-- Opening Marker --

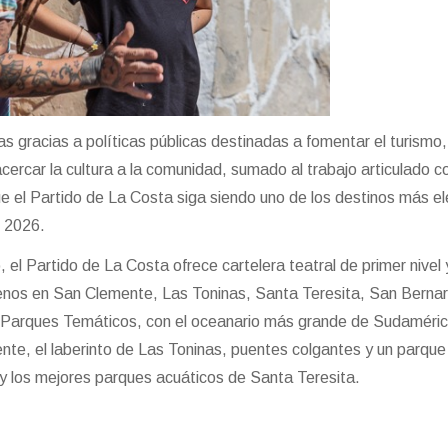
as gracias a políticas públicas destinadas a fomentar el turismo,
cercar la cultura a la comunidad, sumado al trabajo articulado co
ue el Partido de La Costa siga siendo uno de los destinos más e
 2026.
 el Partido de La Costa ofrece cartelera teatral de primer nivel 
renos en San Clemente, Las Toninas, Santa Teresita, San Berna
 Parques Temáticos, con el oceanario más grande de Sudaméric
te, el laberinto de Las Toninas, puentes colgantes y un parque
 y los mejores parques acuáticos de Santa Teresita.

-- Closing Marker --

What you will do:
Every line of the listing above is to be set down verbatim, without the pictures.

Answer section:
as gracias a políticas públicas destinadas a fomentar el turismo,
cercar la cultura a la comunidad, sumado al trabajo articulado co
ue el Partido de La Costa siga siendo uno de los destinos más e
 2026.
 el Partido de La Costa ofrece cartelera teatral de primer nivel 
renos en San Clemente, Las Toninas, Santa Teresita, San Berna
 Parques Temáticos, con el oceanario más grande de Sudaméric
te, el laberinto de Las Toninas, puentes colgantes y un parque
 y los mejores parques acuáticos de Santa Teresita.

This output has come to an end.